Recently, the American Geriatrics Society (AGS) suggested that chronic pain patients older than age 75 should avoid using nonsteroidal anti-inflammatory drugs (NSAIDs).

This is a new recommendation based upon revelations that have been with us most of the decade, regarding the serious cardiovascular and gastrointestinal tract risks associated with NSAID use. Also, it has been long known that the NSAIDs can worsen hypertension and renal function and congestive heart failure, particularly in the older population.

Thus, acetaminophen, commonly known as Tylenol, is the initial systemic therapy of choice for the older patient with chronic pain, assuming of course that the patient does not have serious liver disease. However, the AGS recommendations encourage the consideration of opioid drugs in the elderly individual with persistent pain. And persistent pain is a too-frequent symptom of the older patient, whether it be due to spinal degeneration , arthritis, nocturnal leg pain, or cancer.

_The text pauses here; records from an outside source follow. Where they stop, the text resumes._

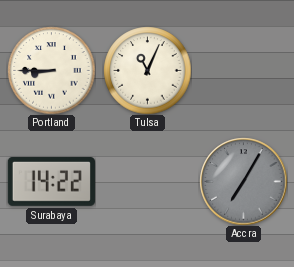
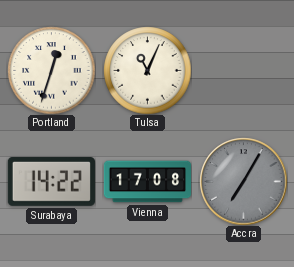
Portland: 8:45 -> 12:33
Vienna: none -> 17:08
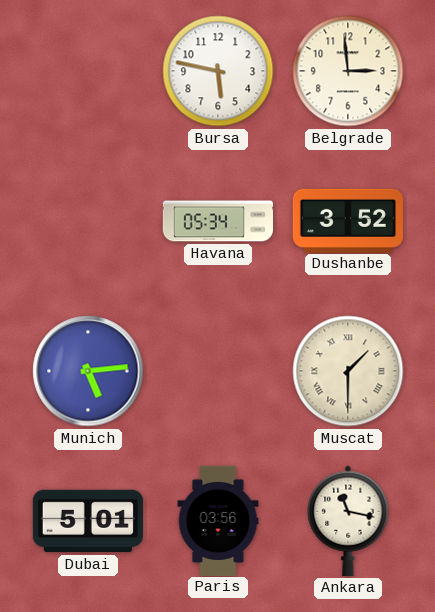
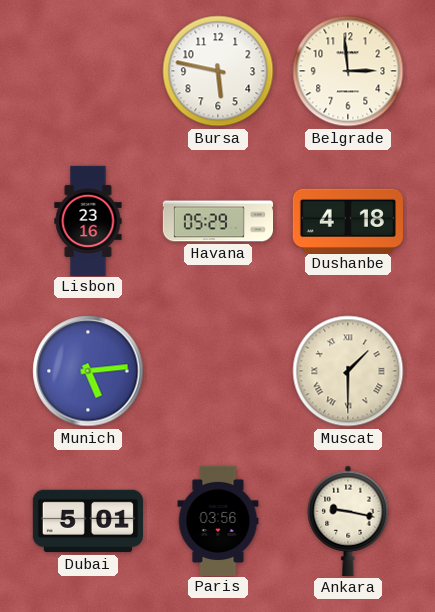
Lisbon: none -> 23:16
Havana: 05:34 -> 05:29
Dushanbe: 3:52 -> 4:18
Ankara: 11:17 -> 9:17
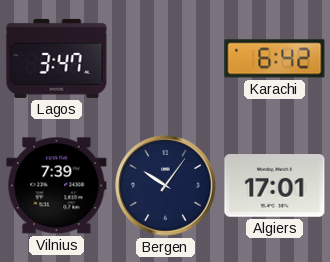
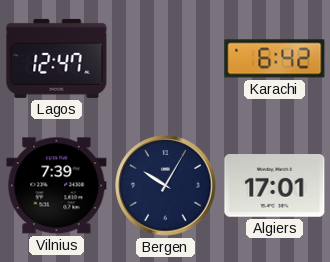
Lagos: 3:47 -> 12:47
Bergen: 10:06 -> 10:05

The AGS believes that NSAIDs in many cases are associated with much more risk when compared to different opioid treatment strategies. Still, physicians must be vigilant for adverse events associated with opioid use, and for breakthrough pain.

Adverse events associated with opioids in the elderly include delirium, anorexia, nausea, vomiting and constipation.

But as with most aspects of medical care for most any age, treatment of the older patient with chronic pain requires an individualized approach, including psychological intervention and physical therapy, among others.